An open-source framework for neuroscience metadata management applied to digital reconstructions of neuronal morphology.

Research advancements in neuroscience entail the production of a substantial amount of data requiring interpretation, analysis, and integration. The complexity and diversity of neuroscience data necessitate the development of specialized databases and associated standards and protocols. NeuroMorpho.Org is an online repository of over one hundred thousand digitally reconstructed neurons and glia shared by hundreds of laboratories worldwide. Every entry of this public resource is associated with essential metadata describing animal species, anatomical region, cell type, experimental condition, and additional information relevant to contextualize the morphological content. Until recently, the lack of a user-friendly, structured metadata annotation system relying on standardized terminologies constituted a major hindrance in this effort, limiting the data release pace. Over the past 2 years, we have transitioned the original spreadsheet-based metadata annotation system of NeuroMorpho.Org to a custom-developed, robust, web-based framework for extracting, structuring, and managing neuroscience information. Here we release the metadata portal publicly and explain its functionality to enable usage by data contributors. This framework facilitates metadata annotation, improves terminology management, and accelerates data sharing. Moreover, its open-source development provides the opportunity of adapting and extending the code base to other related research projects with similar requirements. This metadata portal is a beneficial web companion to NeuroMorpho.Org which saves time, reduces errors, and aims to minimize the barrier for direct knowledge sharing by domain experts.
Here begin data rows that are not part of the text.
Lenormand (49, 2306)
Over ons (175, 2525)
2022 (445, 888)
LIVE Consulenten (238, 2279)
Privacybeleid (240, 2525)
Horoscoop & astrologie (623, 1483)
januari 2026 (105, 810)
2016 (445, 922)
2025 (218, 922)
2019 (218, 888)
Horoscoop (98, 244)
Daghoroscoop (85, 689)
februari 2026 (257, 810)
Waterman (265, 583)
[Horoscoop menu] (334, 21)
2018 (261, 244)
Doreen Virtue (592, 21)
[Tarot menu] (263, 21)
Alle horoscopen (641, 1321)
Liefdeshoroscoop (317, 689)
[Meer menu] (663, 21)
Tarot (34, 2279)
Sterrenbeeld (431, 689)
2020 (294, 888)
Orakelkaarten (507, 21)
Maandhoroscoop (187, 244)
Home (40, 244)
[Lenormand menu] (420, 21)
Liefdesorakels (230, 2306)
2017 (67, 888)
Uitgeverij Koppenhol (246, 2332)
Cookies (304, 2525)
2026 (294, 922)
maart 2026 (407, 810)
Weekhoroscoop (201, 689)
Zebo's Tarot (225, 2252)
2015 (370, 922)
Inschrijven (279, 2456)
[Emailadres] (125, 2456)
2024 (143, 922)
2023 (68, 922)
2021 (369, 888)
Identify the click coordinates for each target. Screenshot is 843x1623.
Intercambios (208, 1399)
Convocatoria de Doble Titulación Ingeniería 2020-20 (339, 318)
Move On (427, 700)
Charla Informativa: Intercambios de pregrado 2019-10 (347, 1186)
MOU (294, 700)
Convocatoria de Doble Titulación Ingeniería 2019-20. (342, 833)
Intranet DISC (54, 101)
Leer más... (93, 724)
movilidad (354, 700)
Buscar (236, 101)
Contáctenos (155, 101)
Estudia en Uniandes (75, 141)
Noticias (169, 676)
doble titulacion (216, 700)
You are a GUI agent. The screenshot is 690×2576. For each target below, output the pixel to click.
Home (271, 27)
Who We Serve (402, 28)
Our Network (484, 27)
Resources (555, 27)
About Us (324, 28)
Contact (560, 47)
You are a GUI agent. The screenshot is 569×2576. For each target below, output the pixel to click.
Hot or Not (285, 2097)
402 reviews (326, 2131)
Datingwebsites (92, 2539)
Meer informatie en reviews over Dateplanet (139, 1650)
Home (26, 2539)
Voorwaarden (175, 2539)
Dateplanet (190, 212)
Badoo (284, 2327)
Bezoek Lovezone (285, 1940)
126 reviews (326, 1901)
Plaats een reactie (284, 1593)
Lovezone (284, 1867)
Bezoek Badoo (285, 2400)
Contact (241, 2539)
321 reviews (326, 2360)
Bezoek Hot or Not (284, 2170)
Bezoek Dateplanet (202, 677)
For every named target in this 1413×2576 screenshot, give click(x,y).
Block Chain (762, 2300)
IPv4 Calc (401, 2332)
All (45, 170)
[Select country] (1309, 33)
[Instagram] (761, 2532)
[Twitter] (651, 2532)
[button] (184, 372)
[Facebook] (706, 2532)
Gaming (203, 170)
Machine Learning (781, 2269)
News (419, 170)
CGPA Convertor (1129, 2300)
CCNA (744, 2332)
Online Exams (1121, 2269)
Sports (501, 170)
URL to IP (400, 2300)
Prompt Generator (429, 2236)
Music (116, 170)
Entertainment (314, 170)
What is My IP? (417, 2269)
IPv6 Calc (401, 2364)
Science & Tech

The underlying framework can be progressively augmented with the integration of increasingly autonomous machine intelligence components.

Genetic Single Neuron Anatomy Reveals Fine Granularity of Cortical Axo-Axonic Cells.

Parsing diverse nerve cells into biological types is necessary for understanding neural circuit organization. Morphology is an intuitive criterion for neuronal classification and a proxy of connectivity, but morphological diversity and variability often preclude resolving the granularity of neuron types. Combining genetic labeling with high-resolution, large-volume light microscopy, we established a single neuron anatomy platform that resolves, registers, and quantifies complete neuron morphologies in the mouse brain. We discovered that cortical axo-axonic cells (AACs), a cardinal GABAergic interneuron type that controls pyramidal neuron (PyN) spiking at axon initial segments, consist of multiple subtypes distinguished by highly laminar-specific soma position and dendritic and axonal arborization patterns. Whereas the laminar arrangements of AAC dendrites reflect differential recruitment by input streams, the laminar distribution and local geometry of AAC axons enable differential innervation of PyN ensembles. This platform will facilitate genetically targeted, high-resolution, and scalable single neuron anatomy in the mouse brain.

An open repository for single-cell reconstructions of the brain forest.

NeuroMorpho.Org was launched in 2006 to provide unhindered access to any and all digital tracings of neuronal morphology that researchers were willing to share freely upon request. Today this database is the largest public inventory of cellular reconstructions in neuroscience with a content of over 80,000 neurons and glia from a representative diversity of animal species, anatomical regions, and experimental methods. Datasets continuously contributed by hundreds of laboratories worldwide are centrally curated, converted into a common non-proprietary format, morphometrically quantified, and annotated with comprehensive metadata. Users download digital reconstructions for a variety of scientific applications including visualization, classification, analysis, and simulations. With more than 1,000 peer-reviewed publications describing data stored in or utilizing data retrieved from NeuroMorpho.Org, this ever-growing repository can already be considered a mature resource for neuroscience.